» Exercise aim: Without the pictures, write the listing below out again, line for line.

» Materials provided:
# # # #

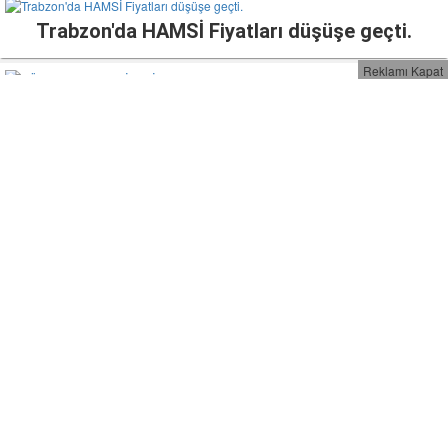
Trabzon'da HAMSİ Fiyatları düşüşe geçti.
Reklamı Kapat
SÜRMENE BELEDİYESİ WHATSAPP HATTI
DEVREDE
Çevre ve Şehircilik Bakanımız Sn. Murat Kurum,
Sürmene'de.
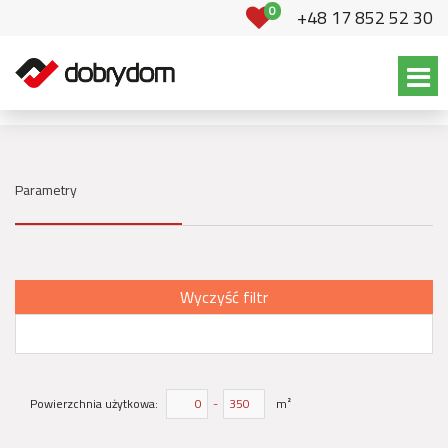
0
+48 17 852 52 30
Parametry
Wyczyść filtr
Powierzchnia użytkowa:
-
m²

# # # #

» Result of this task:
Trabzon'da HAMSİ Fiyatları düşüşe geçti.
Reklamı Kapat
SÜRMENE BELEDİYESİ WHATSAPP HATTI
DEVREDE
Çevre ve Şehircilik Bakanımız Sn. Murat Kurum,
Sürmene'de.
0
+48 17 852 52 30
Parametry
Wyczyść filtr
Powierzchnia użytkowa:
-
m²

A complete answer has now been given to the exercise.